Acalme seu espírito, dizem os sons do dia.
Não arrume mais problemas ou soluções.
Está tudo em seu lugar,
no lugar que você deixou.

Você sempre se deixou levar,
pena livre que boia no ar.

Mas há brisas que de vez em quando
entortam o ritmo, e eu voo longe
longe, longe...

Deixo-me pousar na pele morena
naquela mesma cena de um corredor ginasial.

Deito-me no banco do ponto de ônibus,
a gente ia junto trabalhar.

Eu passo pela velha quermesse
e no pó da terra batida
me bate sempre o mesmo arrependimento.

Embarco no vento, você está lá
passando pela minha rua.
Eu queria ter forças para lutar
para pousar sobre os teus ombros
e você me levar.

Mas a pena que boia também escreve caminhos.
Culpa minha ter confiado nas brisas
perdido tempo com verbos imprecisos.

Escrever é acalmar o espírito.

CRiga.


Uma canção ao imemorial



Eu te chamo em melancólicos sinais
porque te chamar talvez seja a solução
dos meus pobres dilemas, um perdão.
É um respirar quebrado, um pedido de socorro,
mas você não ouve este meu mais novo clichê.

Eu me agarro àquela juventude tão singela
feita estátua de areia que dissolve
quando a sirene ecoa despertando o dia.
O meu tempo já passou, a maré me engoliu
e eu não vi você passar de novo por aqui.

O que eu vi foi uma única foto
você na praia, os aros pretos de antigamente.
E eu me reconheci – eu vi você sorrindo
talvez pedindo para eu voltar.

Há um sol que me entristece, preferia a chuva,
tenho tido muito tempo de pensar muito em você.

Tempos em tempos você me invade sem querer,
e eu estendo os braços da memória
murmurando frases desconexas, como num sonho,
pra gente um dia ficar junto.

Mas como são impossíveis as possibilidades!...

Você foi embora naquela carona com teu pai
e eu fui a hora de quebrar a esquina louca.
Aquele caminho de chorões numa floresta sem luz
que deu aqui, onde continuo completamente perdido
completamente apaixonado por você!...

CRiga.



quarta-feira, 12 de setembro de 2018

Ponto de desencontro



Só te chamei pra perguntar se é só eu quem sofre essa dor de desencontro.
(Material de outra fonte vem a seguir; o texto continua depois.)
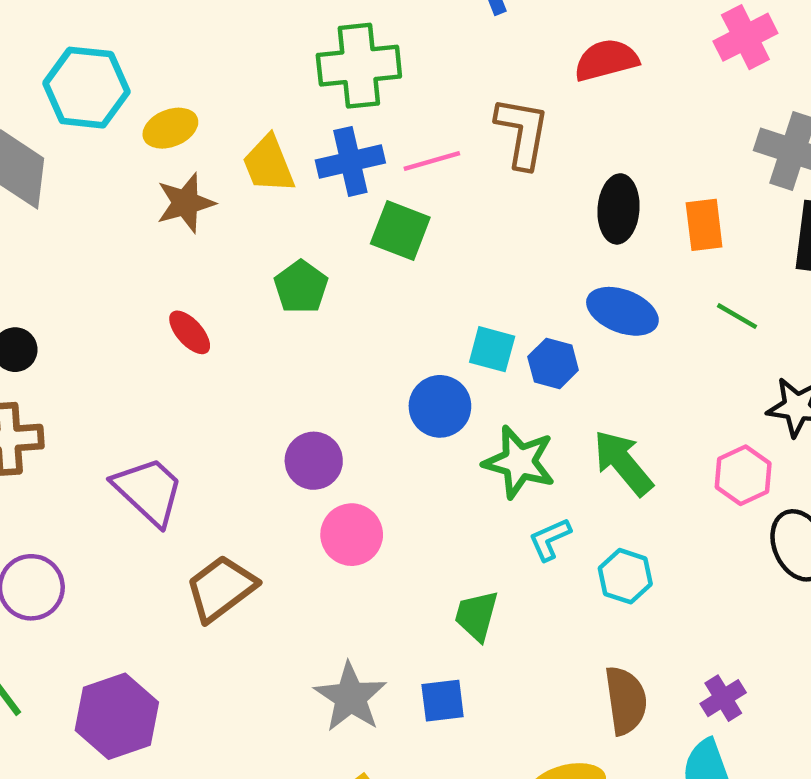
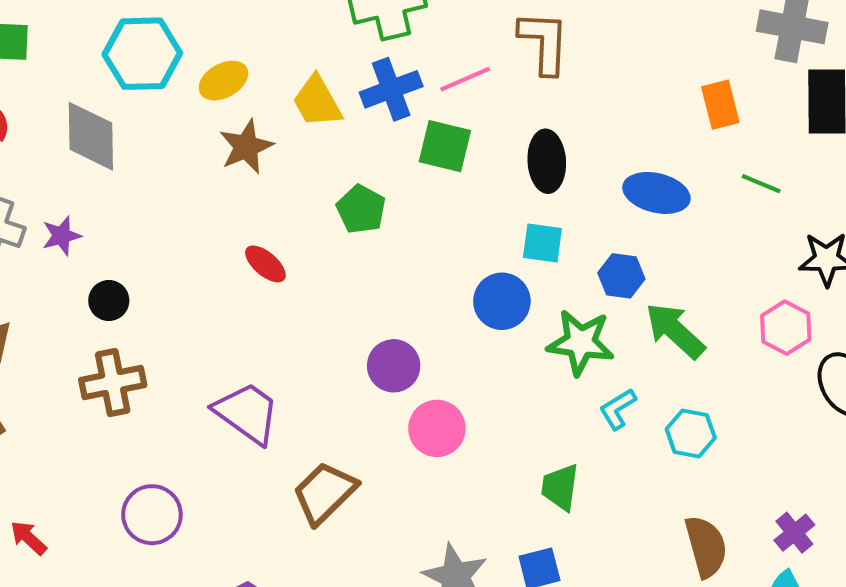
black ellipse: (619, 209) -> (547, 161), moved
blue hexagon: (553, 363) -> (621, 276), moved

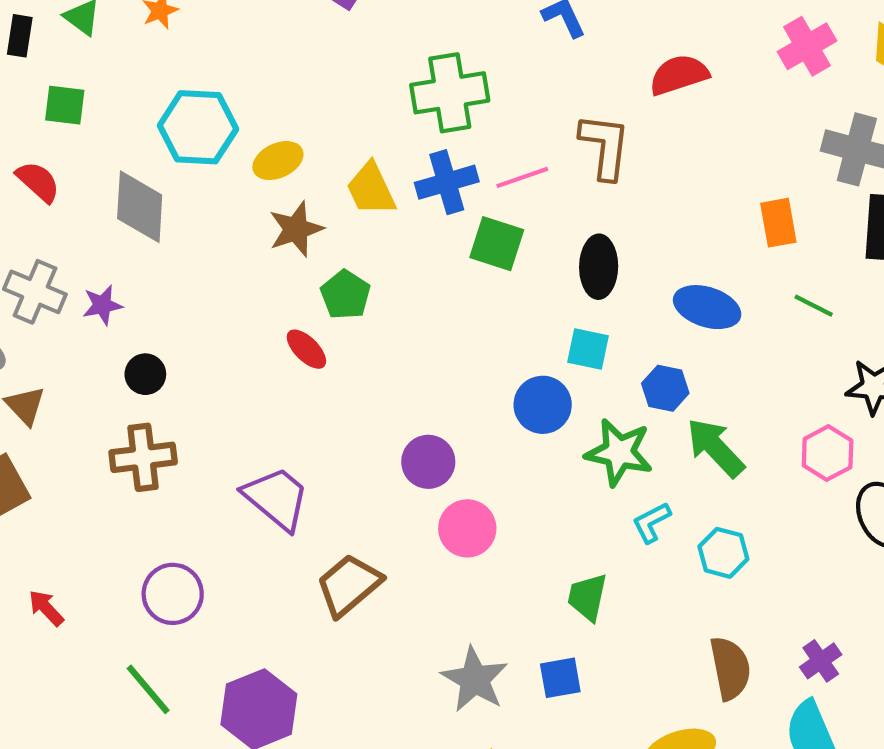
green pentagon: (361, 209) -> (345, 295), moved

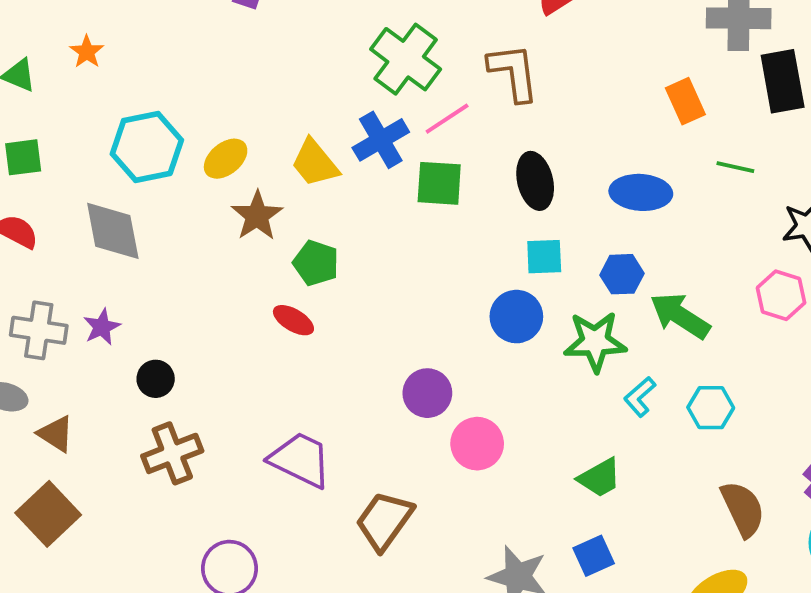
green cross: (450, 93) -> (406, 59), moved, turned -30
green trapezoid: (587, 597) -> (600, 478), turned -117

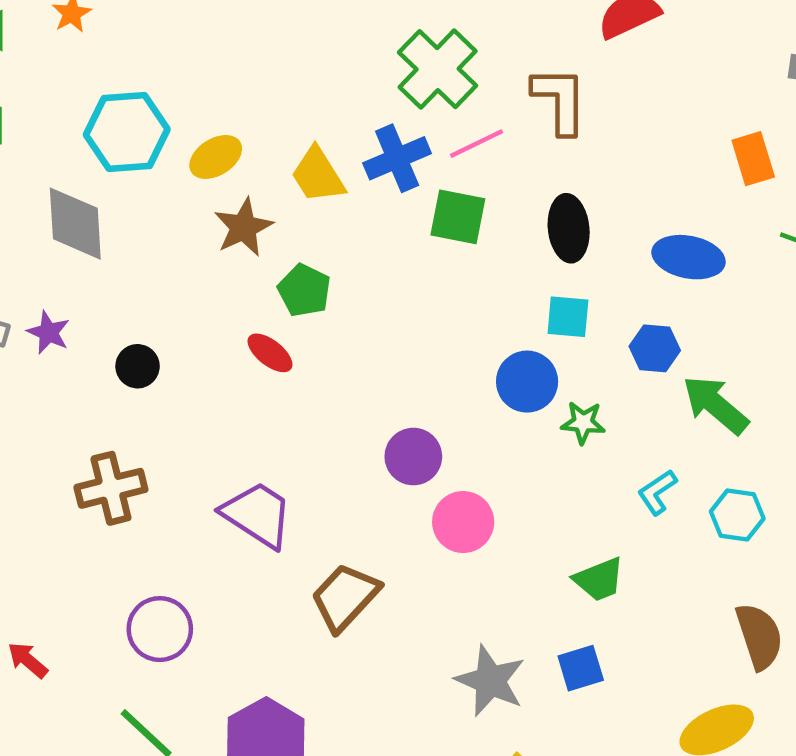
purple star: (102, 327) -> (48, 332), turned -30
green star: (595, 342) -> (583, 423), moved, size x0.6
black circle: (156, 379) -> (138, 366), moved

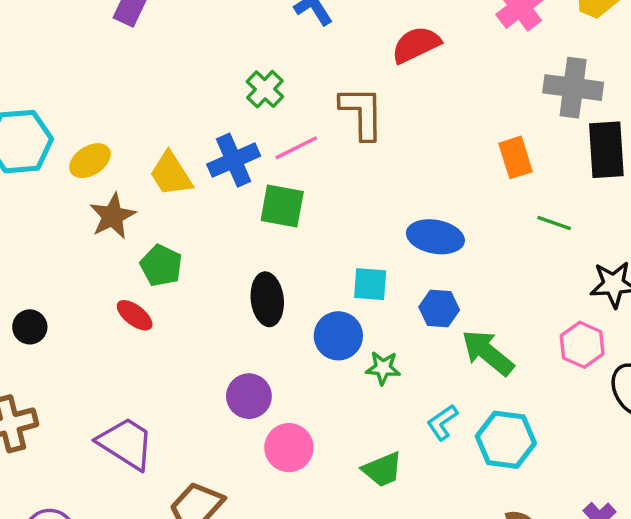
green cross: (438, 69) -> (265, 89), size x0.6
black ellipse: (569, 228) -> (267, 299), moved
blue ellipse: (689, 257) -> (435, 237), moved
cyan hexagon: (737, 515) -> (506, 440), size x1.4
green trapezoid: (599, 579) -> (382, 469), moved

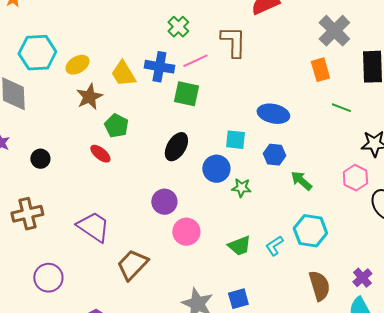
gray cross: (573, 88) -> (334, 31), moved, turned 36
blue cross: (234, 160) -> (159, 67), turned 32
black ellipse: (267, 299) -> (176, 147), turned 36
green arrow: (488, 353) -> (301, 181), size x0.7
cyan L-shape: (442, 422) -> (274, 246), moved

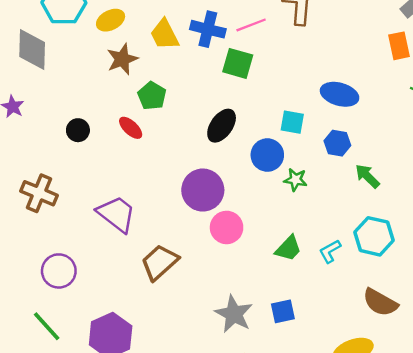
black circle: (40, 159) -> (78, 130), moved
purple circle: (164, 202) -> (203, 190), size x1.4
brown cross: (27, 214) -> (39, 193), turned 32
green trapezoid: (239, 246) -> (288, 248), turned -30
brown semicircle: (319, 286) -> (380, 302), turned 132

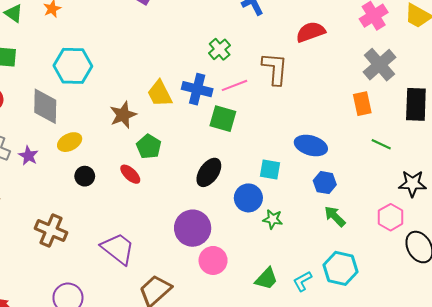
yellow ellipse: (111, 20) -> (70, 142), moved
blue hexagon: (337, 143) -> (325, 183), moved

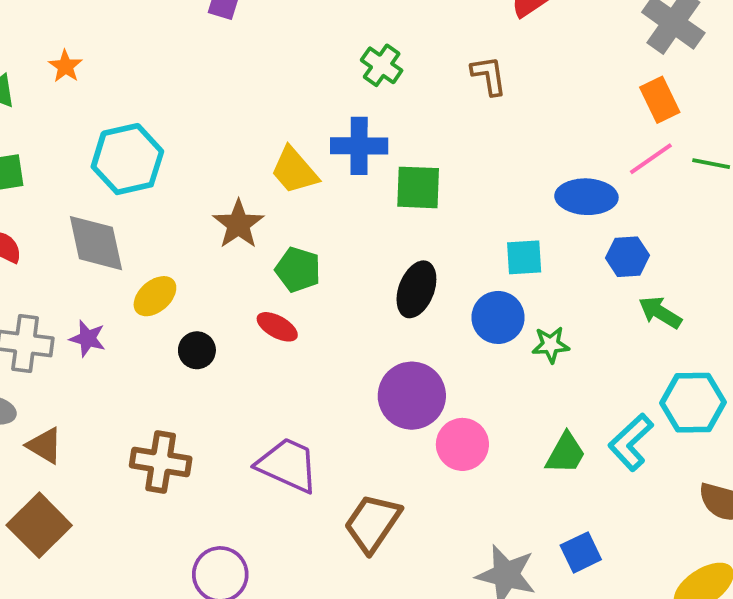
brown L-shape: (275, 69) -> (489, 76), size x0.7
pink line: (235, 85) -> (651, 159), moved
cyan L-shape: (302, 281) -> (631, 442), size x1.4

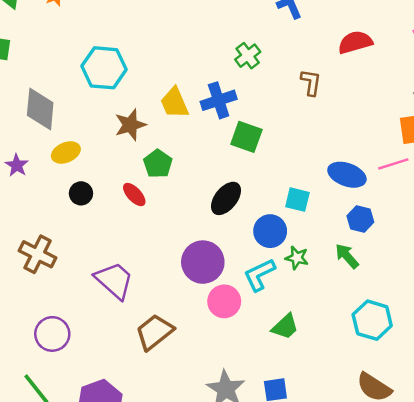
blue cross: (359, 146) -> (219, 100), turned -36
cyan hexagon: (127, 159) -> (104, 68), moved
green arrow: (660, 312) -> (347, 256), moved
cyan L-shape: (631, 442) -> (259, 275), moved

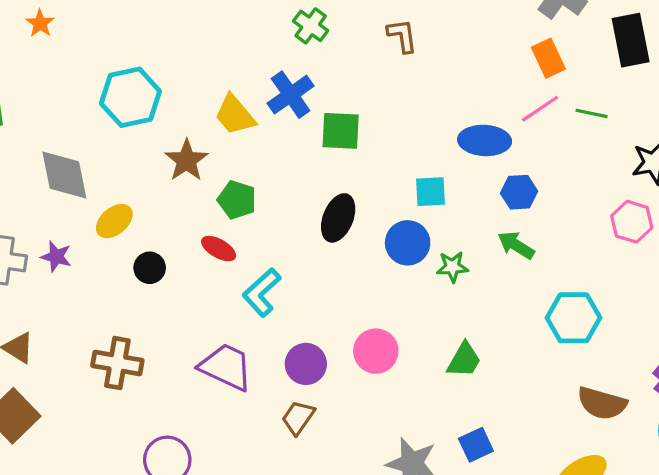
purple circle: (203, 262) -> (306, 364), moved, size x0.7
cyan L-shape: (259, 275) -> (262, 292), moved
brown trapezoid: (155, 332) -> (298, 418), size x0.7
Se é sou eu quem sente esses sinais do tempo, nos sonhos, quando a gente se encontra e acorda triste, feito coração partido pela metade. Se só sou eu quem se sente boiando num céu azul de missões, feito enfeite pendurado no teto, de lá pra cá, à mercê dos ventos que entram pelas nossas janelas abertas. Por favor, fique e me diga que não sou eu apenas quem espera um dia, nesta vida ou não, estar ao lado da alma dos tempos imemoriais.

Sim, isto tudo parece loucura, é muito mais poesia romântica que sensatez, tudo bem: não precisa se sentir sem jeito por atender ao chamado de alguém que você não via há tempos, alguém que não consegue deixar-te apenas sobrevivente. Não me olhe assim, com esse rosto de quem quer condenar Nero à própria fogueira, e fugir deixando para trás as cinzas que também são suas. Eu sei que você se disfarça como eu, à espera, à espreita, de longe, não quero nem te desviar de qualquer caminho que te faça segura sobrevivente, apenas quero uma resposta que nos conforte por ora, o resto de nossas vidas.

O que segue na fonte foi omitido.